Grouping like items together

Discussion in 'Perl Misc' started by AcCeSsDeNiEd, Nov 15, 2005.

  1. AcCeSsDeNiEd

    AcCeSsDeNiEd Guest

    I have several 10s of thousands files with no directories.

    I'm trying to group the 'similar' files together and place them in a directory.

    E.g of such files:

    Mike F. 2332445-withdrawal.pdf
    Mike F. 43565654-letter.pdf
    Mike F. 434324.sign.pdf
    Dawn M. Yang letter of acceptance.pdf
    Dawn M. Yang (01).pdf
    Dawn M. Yang 4355434 SOA.pdf


    I'm trying to group these files by their names.
    The names are not in a fixed format. E.g, not all names may have a middle name.
    if these names were in a list, how do I match and group them together? How would I know the group
    name?

    Thx.

    To e-mail, remove the obvious
    AcCeSsDeNiEd, Nov 15, 2005
    #1
    1. Advertising

  2. AcCeSsDeNiEd

    Guest

    AcCeSsDeNiEd wrote:
    > E.g of such files:
    >
    > Mike F. 2332445-withdrawal.pdf
    > Mike F. 43565654-letter.pdf
    > Mike F. 434324.sign.pdf
    > Dawn M. Yang letter of acceptance.pdf
    > Dawn M. Yang (01).pdf
    > Dawn M. Yang 4355434 SOA.pdf
    >
    > I'm trying to group these files by their names.
    > The names are not in a fixed format....
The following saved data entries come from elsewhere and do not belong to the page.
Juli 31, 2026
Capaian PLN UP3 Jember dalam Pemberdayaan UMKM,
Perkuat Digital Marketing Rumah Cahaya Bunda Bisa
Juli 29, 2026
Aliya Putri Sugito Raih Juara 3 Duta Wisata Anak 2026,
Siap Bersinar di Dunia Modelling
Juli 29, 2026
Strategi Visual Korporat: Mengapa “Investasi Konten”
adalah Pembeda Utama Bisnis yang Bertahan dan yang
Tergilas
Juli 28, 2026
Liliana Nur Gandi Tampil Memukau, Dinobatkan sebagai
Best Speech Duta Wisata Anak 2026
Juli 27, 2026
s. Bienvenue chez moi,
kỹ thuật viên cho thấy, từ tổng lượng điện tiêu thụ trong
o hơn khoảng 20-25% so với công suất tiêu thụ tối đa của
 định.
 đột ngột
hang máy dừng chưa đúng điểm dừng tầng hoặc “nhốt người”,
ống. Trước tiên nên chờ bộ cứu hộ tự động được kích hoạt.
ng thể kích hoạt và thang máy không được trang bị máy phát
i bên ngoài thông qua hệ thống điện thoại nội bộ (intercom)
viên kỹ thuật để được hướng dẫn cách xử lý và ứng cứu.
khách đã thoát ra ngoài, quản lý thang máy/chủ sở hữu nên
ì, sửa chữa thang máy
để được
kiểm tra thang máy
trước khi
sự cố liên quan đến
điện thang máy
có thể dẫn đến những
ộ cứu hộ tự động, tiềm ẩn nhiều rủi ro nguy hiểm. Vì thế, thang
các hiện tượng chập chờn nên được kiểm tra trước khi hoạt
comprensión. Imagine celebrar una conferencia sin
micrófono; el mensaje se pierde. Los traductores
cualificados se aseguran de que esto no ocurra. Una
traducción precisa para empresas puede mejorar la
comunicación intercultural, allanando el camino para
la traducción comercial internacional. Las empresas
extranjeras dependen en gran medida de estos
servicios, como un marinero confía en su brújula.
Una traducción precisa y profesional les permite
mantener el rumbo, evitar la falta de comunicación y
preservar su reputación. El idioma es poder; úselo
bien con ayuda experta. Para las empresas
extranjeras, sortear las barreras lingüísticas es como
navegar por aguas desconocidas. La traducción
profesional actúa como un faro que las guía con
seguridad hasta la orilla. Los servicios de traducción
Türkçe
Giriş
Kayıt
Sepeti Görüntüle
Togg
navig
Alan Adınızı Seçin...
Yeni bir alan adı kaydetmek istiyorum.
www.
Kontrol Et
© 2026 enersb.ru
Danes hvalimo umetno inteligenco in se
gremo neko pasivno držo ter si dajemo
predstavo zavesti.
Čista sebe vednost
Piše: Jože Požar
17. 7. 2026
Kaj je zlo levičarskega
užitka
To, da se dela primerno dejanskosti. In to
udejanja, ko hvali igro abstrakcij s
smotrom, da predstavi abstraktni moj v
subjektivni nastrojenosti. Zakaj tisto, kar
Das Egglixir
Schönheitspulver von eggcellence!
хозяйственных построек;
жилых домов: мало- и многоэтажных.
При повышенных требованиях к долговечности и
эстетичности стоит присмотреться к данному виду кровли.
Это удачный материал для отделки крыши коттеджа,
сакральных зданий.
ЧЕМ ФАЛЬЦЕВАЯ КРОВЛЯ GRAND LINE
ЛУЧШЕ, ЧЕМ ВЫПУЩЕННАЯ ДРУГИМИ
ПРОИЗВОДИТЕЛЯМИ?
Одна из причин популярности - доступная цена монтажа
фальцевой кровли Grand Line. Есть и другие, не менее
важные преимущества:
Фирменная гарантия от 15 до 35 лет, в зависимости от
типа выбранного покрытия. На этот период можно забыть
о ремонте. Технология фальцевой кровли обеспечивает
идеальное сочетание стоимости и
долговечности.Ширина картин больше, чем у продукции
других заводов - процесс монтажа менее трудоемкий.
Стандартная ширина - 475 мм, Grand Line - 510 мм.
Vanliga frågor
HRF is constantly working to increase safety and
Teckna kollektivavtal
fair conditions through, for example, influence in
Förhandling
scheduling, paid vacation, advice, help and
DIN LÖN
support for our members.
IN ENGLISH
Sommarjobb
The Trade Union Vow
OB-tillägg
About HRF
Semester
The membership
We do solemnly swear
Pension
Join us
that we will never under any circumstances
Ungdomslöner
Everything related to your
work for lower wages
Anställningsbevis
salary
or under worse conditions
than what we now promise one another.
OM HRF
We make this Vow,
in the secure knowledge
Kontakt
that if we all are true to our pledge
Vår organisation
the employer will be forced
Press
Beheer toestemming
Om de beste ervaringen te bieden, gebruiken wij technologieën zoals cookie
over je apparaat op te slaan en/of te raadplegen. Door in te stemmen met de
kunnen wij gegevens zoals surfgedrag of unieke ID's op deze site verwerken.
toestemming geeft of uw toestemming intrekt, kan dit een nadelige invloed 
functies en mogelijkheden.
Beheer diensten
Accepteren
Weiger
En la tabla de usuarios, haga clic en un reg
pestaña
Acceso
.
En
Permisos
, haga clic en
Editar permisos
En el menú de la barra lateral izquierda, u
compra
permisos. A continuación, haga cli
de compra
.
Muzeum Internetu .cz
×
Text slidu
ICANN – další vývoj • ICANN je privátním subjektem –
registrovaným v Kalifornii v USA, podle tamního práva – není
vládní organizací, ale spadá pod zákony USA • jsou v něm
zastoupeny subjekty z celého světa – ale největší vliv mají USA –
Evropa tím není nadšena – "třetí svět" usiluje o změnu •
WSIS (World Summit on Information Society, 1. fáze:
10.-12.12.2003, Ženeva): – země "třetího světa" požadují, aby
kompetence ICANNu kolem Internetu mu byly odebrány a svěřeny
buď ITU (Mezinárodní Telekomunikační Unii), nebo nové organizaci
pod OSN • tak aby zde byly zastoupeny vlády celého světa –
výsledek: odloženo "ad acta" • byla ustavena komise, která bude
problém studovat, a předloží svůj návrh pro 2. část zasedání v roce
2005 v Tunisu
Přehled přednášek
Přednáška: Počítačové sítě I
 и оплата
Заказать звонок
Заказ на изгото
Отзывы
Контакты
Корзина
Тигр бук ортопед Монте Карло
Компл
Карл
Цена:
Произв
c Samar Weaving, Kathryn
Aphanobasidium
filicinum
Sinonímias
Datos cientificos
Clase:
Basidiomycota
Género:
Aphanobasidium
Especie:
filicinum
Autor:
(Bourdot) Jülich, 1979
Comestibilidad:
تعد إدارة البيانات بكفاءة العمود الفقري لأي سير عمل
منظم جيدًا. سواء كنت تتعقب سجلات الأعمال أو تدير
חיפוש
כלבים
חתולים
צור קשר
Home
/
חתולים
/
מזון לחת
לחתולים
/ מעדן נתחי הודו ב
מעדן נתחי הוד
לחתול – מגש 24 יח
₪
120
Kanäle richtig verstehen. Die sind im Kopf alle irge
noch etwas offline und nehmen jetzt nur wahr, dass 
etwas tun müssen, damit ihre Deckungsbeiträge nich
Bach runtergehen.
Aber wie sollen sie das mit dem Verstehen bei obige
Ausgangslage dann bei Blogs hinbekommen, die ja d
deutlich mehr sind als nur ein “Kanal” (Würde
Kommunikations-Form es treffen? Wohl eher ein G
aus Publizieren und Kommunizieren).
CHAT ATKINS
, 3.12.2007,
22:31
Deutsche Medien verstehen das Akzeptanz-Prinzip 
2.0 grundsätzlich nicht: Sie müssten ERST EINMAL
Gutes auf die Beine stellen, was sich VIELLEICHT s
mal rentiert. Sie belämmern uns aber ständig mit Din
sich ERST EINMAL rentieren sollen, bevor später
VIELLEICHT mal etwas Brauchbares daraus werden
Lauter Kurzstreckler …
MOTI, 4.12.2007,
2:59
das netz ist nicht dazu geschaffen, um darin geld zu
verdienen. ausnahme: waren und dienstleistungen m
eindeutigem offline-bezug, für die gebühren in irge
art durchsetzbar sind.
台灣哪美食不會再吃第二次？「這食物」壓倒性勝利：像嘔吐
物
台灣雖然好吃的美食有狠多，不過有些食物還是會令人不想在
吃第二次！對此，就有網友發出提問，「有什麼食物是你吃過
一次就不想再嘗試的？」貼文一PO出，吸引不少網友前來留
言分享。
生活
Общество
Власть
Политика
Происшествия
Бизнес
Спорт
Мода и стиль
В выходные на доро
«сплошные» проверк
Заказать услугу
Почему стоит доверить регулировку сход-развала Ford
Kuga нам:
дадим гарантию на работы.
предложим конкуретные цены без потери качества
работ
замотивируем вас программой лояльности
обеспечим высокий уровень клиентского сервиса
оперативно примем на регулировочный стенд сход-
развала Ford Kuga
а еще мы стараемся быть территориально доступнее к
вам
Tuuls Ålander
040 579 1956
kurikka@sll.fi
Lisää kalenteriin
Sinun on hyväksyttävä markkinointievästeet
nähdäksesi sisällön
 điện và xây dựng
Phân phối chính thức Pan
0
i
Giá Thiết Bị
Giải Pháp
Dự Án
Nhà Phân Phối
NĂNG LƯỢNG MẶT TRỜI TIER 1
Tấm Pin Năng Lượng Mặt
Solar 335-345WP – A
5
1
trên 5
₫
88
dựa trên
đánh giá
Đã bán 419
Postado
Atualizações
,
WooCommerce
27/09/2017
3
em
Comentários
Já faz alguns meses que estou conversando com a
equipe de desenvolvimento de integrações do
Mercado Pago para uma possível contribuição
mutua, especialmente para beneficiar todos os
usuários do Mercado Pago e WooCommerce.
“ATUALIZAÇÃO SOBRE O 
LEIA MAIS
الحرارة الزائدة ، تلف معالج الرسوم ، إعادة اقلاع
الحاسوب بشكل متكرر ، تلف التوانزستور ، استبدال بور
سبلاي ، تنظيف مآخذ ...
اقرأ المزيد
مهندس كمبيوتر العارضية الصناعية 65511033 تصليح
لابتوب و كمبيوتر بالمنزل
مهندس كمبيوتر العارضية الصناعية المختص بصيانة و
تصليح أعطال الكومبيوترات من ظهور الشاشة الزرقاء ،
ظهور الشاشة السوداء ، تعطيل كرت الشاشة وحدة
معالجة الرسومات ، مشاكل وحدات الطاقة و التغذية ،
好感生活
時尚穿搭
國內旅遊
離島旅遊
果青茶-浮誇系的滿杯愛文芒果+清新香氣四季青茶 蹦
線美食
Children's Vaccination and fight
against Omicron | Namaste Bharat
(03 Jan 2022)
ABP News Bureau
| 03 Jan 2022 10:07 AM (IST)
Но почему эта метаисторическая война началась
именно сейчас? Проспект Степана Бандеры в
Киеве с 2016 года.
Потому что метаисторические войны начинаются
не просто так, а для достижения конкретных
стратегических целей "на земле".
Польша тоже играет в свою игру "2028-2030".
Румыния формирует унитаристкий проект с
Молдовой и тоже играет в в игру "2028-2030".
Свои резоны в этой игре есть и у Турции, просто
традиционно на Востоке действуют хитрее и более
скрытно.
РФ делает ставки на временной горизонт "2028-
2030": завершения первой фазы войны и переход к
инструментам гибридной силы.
    This is a dreadful question (meaning it is very hard to ascertain your
    intent). The best way to get a good answer is to ask a good question.
    You have asked a very bad question, so you will only get a very bad
    answer (as I believe PG has already provided).

    But, unlike PG, I am here to help you, not berate you. First of all,
    you should read the posting guidelines for this group. They can be
    found on-line at:
    http://mail.augustmail.com/~tadmc/clpmisc/clpmisc_guidelines.html

    These guidelines exist for YOUR benefit (because they show you how to
    compose effective posts which are much more likely to get effective
    responses - without getting flamed).

    Next, (at a VERY MINIMUM) you need to tell us EXACTLY what you want to
    do. So I am gonna ask you a question. The question is not simply
    rhetorical; I want you to sit down at your keyboard and actually type
    out an answer and post it here. Here is the question:

    What would you want the directory structure to look like (ie, what
    would be the names of the subdirectories - give me a complete list of
    exactly you want the subdirectory names to be) if your filenames looked
    like this (and pay attention to the filenames - some are identical for
    quite a number of characters):

    Mike 12345.pdf
    Mike G. 2332445-withdrawal.pdf
    Mike G. 12345.pdf
    Mike G. Johnson 12345.pdf
    Mike F. Smith 12345.pdf
    Mike F. Jones 12345.pdf
    Mike F. Jones 12345 (01).pdf
    Mike F. Jones 12345 (02).pdf
    Mike F. 2332445-withdrawal.pdf
    Mike F. 434324.sign.pdf
    Mike F. 434324.everywhere_a_sign.pdf
    Mike 12345.pdf
    Mike Carlson 12345.pdf
    Mike C. 12345.pdf

    If my question is not clear, let me put it another way: If you were
    manually creating directories to organize these filenames, what
    directories would you create? I would like you to actually post the
    answer to that question so we can better understand your intent.
    , Nov 15, 2005
    #2
    1. Advertising

  3. AcCeSsDeNiEd <> wrote:

    > I'm trying to group the 'similar' files together and place them in a directory.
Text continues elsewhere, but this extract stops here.